Wind the clock back to draft night for a second. The Pistons were elated to go into it with the fifth pick and come out of the night with two players frequently cited as the draft’s most athletic players available, Jaden Ivey and Jalen Duren. Troy Weaver, part of the Oklahoma City front office that added future MVPs Kevin Durant, Russell Westbrook and James Harden in consecutive drafts – a man who isn’t easily awed, in other words – said he’d never been part of a draft night quite like it.
But the reality is that by converting one valuable asset, Jerami Grant, into the draft pick that became Duren – who turned 19 on Friday and is the NBA’s youngest player – the Pistons might have set themselves up for a blindingly bright future but a future that was a little bit further down the road.
And in that sense, the current injuries to Cunningham, Stewart and Bey are but a blip on the radar. None of them are remotely close to career threatening. Bey’s sprained ankle that snapped his 152-game consecutive streak probably will be forgotten before the Pistons next play at home on Sunday. Stewart’s return could come as soon as next week. Cunningham’s shin injury is the most problematic – if surgery is required, it’s likely a season-ender, based on the history of stress fractures if that’s what it’s determined to be – but players who’ve had that come back as strong as ever.
However long Cunningham is out, the mission for Casey and his staff will be to present the reality as an opportunity for others to spread their wings. Ivey’s first month in the NBA could hardly have been more promising. Whatever your highest expectations were for the impact of Ivey’s quickness and speed, they’ve been met. As he builds up repetitions and takes a few laps around the league, his ability to harness that precious gift will be fine tuned.

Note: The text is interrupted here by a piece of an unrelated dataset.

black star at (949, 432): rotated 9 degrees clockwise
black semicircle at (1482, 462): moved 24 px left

“When a guy is out, it’s an opportunity for the next guy to step in and compete to show what he can do,” Casey said. “For Killian Hayes, it’s an opportunity. For Jaden Ivey, it’s an opportunity.”
Hayes, indeed, appears to be evolving into the player Weaver envisioned when he spent his first pick as Pistons general manager on him two years ago. The passing and the defense have been there. Now he’s knocking down shots – mid-range pull-ups and 3-pointers – and that puts him in a very different place.

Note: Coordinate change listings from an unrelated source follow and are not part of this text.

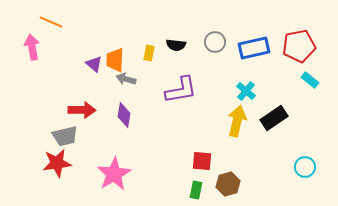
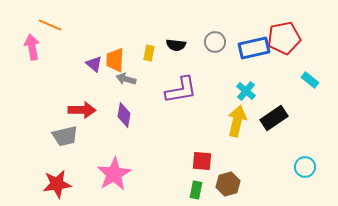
orange line: moved 1 px left, 3 px down
red pentagon: moved 15 px left, 8 px up
red star: moved 21 px down
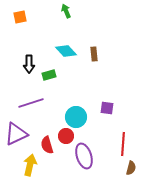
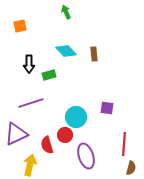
green arrow: moved 1 px down
orange square: moved 9 px down
red circle: moved 1 px left, 1 px up
red line: moved 1 px right
purple ellipse: moved 2 px right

If the outcome of a Cunningham absence is that he returns to a team with fully realized versions of Ivey and Hayes, the Pistons are going to be poised for a dramatic surge. And that’s without considering Duren’s capacity for improvement, which based on the way he’s already shrunk the learning curve figures to be substantial, or any number of other potential beneficiaries of increased opportunity.
No one would have wished for those opportunities to come in the manner they have. But the everlasting challenge of the unforgiving NBA universe is to circle the wagons and maximize resources. Get through today and have faith that it will lead to a better tomorrow.
That tomorrow still brims with limitless promise for the Pistons. They just have to grit their teeth and get through today.